My team generates files from webscraping where one of the columns is company name, but the source doesn't normalize, so the values end in things like Pvt. Ltd., Pvt. Ltd, Pvt Ltd., Co., Corp., Corporation
, etc., but these variants must be removed for the next step in our process.
My macro works, but it takes literally 8 minutes to run on the one Company column with 1626 typical records. I know the problem is related to how many replacements and loops I'm doing, and I've read about things like:
Dim xArray As Variant
xArray = Array(" -*", " (*", " –*", " ,*", ", *", "No Experienced Listed")
For Each cell In Selection
temp = cell.Value
If InStr(1, temp, xArray) > 0 Then ' << BUT this line is generating Type Mismatch error - WHY?
cell.Value = Replace(temp, xArray, "")
End If
Next
But I don't know if the above (even if you told me how to fix) would noticeably help.
What's a more efficient way to code the macro below?
Set ws = ActiveSheet
MsgBox ("Please wait up to 8 minutes for macro to complete after clicking OK button. Ignore any Excel Not Responding warning atop screen or slowly spinning icon in middle of screen.")

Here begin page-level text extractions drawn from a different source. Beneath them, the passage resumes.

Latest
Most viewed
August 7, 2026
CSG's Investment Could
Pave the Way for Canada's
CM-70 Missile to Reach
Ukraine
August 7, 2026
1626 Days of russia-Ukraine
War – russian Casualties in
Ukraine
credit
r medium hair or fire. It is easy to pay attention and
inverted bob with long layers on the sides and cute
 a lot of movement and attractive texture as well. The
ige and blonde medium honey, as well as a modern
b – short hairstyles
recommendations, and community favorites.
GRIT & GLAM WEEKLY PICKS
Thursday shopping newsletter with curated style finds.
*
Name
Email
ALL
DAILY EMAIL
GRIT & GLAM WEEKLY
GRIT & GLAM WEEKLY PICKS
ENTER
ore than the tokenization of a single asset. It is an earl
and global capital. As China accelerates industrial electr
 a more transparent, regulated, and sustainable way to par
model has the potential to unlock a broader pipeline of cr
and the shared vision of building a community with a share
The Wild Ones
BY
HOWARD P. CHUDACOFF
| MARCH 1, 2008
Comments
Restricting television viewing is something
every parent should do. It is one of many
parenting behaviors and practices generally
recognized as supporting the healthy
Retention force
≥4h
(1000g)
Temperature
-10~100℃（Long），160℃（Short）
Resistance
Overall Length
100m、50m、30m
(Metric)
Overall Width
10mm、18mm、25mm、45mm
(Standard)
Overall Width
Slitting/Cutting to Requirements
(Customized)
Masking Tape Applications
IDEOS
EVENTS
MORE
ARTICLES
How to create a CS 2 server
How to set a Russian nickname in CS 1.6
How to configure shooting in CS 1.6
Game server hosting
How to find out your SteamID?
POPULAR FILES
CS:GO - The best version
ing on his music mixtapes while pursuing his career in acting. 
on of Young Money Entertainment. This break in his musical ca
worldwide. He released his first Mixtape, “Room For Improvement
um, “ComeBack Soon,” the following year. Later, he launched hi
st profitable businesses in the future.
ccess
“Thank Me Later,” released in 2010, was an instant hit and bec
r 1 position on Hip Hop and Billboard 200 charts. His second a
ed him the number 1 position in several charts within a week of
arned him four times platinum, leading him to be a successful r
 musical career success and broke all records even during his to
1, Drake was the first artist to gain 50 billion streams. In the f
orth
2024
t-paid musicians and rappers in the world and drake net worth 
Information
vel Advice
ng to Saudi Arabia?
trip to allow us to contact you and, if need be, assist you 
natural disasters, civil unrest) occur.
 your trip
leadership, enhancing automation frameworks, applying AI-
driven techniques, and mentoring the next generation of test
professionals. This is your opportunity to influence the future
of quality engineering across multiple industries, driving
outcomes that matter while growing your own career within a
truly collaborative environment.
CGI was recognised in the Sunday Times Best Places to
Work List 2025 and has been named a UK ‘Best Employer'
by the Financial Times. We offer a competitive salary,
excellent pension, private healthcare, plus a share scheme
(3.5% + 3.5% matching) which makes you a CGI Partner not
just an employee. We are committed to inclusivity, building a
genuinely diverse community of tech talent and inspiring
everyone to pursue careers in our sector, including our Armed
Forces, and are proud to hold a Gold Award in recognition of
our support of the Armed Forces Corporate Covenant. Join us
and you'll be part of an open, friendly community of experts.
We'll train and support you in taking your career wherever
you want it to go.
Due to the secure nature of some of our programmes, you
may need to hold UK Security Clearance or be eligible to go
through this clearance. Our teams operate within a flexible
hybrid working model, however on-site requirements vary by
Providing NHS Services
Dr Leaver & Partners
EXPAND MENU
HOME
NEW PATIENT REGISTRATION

Application.ScreenUpdating = False
For Each cell In Selection
cell.Value = Trim(cell)
temp = cell.Value
cell.Value = StrConv(temp, vbProperCase)
Next
For Each cell In Selection
If InStr(cell, " -") > 0 Then 'get rid of space hyphen and anything after
cell.Replace " -*", ""
End If
If InStr(cell, " ,") > 0 Then 'get rid of comma and anything after
cell.Replace ",*", ""
End If
If InStr(cell, " (") > 0 Then 'get rid of space left paren and anything after
cell.Replace " (*", ""
End If
If cell.Value = "No Experience Listed" Then 'clear cell
cell.Value = ""
End If
Next
'reduced number of replacements needed below via strTextProperCase = StrConv(strText, vbProperCase)
'inserted above per https://www.automateexcel.com/vba/upper-lower-proper-case-functions/
For Each cell In Selection
If cell <> "" Then cell.Value = Trim(cell)

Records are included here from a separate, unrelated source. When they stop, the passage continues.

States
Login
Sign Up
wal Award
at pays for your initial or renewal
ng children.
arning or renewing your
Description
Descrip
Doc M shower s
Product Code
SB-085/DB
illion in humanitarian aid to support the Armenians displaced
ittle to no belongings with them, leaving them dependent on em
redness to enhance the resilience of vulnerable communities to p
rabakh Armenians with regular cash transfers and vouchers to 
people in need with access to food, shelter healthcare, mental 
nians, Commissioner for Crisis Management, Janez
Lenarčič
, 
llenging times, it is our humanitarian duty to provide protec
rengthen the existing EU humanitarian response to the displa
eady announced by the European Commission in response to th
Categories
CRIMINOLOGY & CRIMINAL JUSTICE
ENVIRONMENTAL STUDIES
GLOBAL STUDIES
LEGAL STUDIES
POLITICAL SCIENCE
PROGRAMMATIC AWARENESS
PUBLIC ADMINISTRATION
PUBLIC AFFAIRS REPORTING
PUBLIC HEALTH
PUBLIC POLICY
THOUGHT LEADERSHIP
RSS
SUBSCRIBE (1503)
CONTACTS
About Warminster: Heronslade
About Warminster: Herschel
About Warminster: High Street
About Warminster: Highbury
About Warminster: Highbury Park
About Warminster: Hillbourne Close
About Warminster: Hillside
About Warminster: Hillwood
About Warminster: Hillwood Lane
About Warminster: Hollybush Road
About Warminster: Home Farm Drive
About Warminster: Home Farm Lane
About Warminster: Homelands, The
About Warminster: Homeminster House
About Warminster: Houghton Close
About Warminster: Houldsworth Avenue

If Left(cell, 4) = "The " Then cell.Value = Right(cell, Len(cell) - 4)
If Right(cell, 5) = " Inc." Then cell.Value = Left(cell, Len(cell) - 5)

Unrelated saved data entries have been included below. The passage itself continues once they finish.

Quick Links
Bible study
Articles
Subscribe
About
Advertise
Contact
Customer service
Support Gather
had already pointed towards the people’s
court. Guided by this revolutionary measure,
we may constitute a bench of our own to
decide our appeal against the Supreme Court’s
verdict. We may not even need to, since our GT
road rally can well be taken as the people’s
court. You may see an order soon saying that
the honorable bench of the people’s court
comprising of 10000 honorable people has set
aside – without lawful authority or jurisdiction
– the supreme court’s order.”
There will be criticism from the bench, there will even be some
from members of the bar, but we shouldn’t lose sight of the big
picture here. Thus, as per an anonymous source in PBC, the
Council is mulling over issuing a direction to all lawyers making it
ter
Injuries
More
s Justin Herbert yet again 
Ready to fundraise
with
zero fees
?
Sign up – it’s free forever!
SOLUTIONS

If Right(cell, 4) = " Inc" Then cell.Value = Left(cell, Len(cell) - 4)
If Right(cell, 8) = " Pvt.Ltd" Then cell.Value = Left(cell, Len(cell) - 8)
If Right(cell, 10) = " Pvt. Ltd." Then cell.Value = Left(cell, Len(cell) - 10)
If Right(cell, 9) = " Pvt. Ltd" Then cell.Value = Left(cell, Len(cell) - 9)
If Right(cell, 9) = " Pvt Ltd." Then cell.Value = Left(cell, Len(cell) - 9)
If Right(cell, 8) = " Pvt Ltd" Then cell.Value = Left(cell, Len(cell) - 7)
If Right(cell, 5) = " Pvt." Then cell.Value = Left(cell, Len(cell) - 5)
If Right(cell, 4) = " Pvt" Then cell.Value = Left(cell, Len(cell) - 4)
If Right(cell, 7) = " L.L.C." Then cell.Value = Left(cell, Len(cell) - 7)
If Right(cell, 8) = " Private" Then cell.Value = Left(cell, Len(cell) - 8)
If Right(cell, 5) = " Ltd." Then cell.Value = Left(cell, Len(cell) - 5)
If Right(cell, 4) = " Ltd" Then cell.Value = Left(cell, Len(cell) - 4)
If Right(cell, 4) = " LLC" Then cell.Value = Left(cell, Len(cell) - 4)
If Right(cell, 6) = ", L.P." Then cell.Value = Left(cell, Len(cell) - 6)
If Right(cell, 5) = " B.V." Then cell.Value = Left(cell, Len(cell) - 5)
If Right(cell, 5) = " L.P." Then cell.Value = Left(cell, Len(cell) - 5)
If Right(cell, 4) = " Llp" Then cell.Value = Left(cell, Len(cell) - 4)
If Right(cell, 3) = " Lp" Then cell.Value = Left(cell, Len(cell) - 3)
If Right(cell, 12) = " Corporation" Then cell.Value = Left(cell, Len(cell) - 12)
If Right(cell, 6) = " Corp." Then cell.Value = Left(cell, Len(cell) - 6)
If Right(cell, 8) = " Limited" Then cell.Value = Left(cell, Len(cell) - 8)
If Right(cell, 6) = " & Co." Then cell.Value = Left(cell, Len(cell) - 6)
If Right(cell, 5) = " & Co" Then cell.Value = Left(cell, Len(cell) - 5)
If Right(cell, 4) = " Co." Then cell.Value = Left(cell, Len(cell) - 4)
If Right(cell, 3) = " Co" Then cell.Value = Left(cell, Len(cell) - 3)
If Right(cell, 3) = " Ag" Then cell.Value = Left(cell, Len(cell) - 3)
If Right(cell, 10) = " Companies" Then cell.Value = Left(cell, Len(cell) - 10)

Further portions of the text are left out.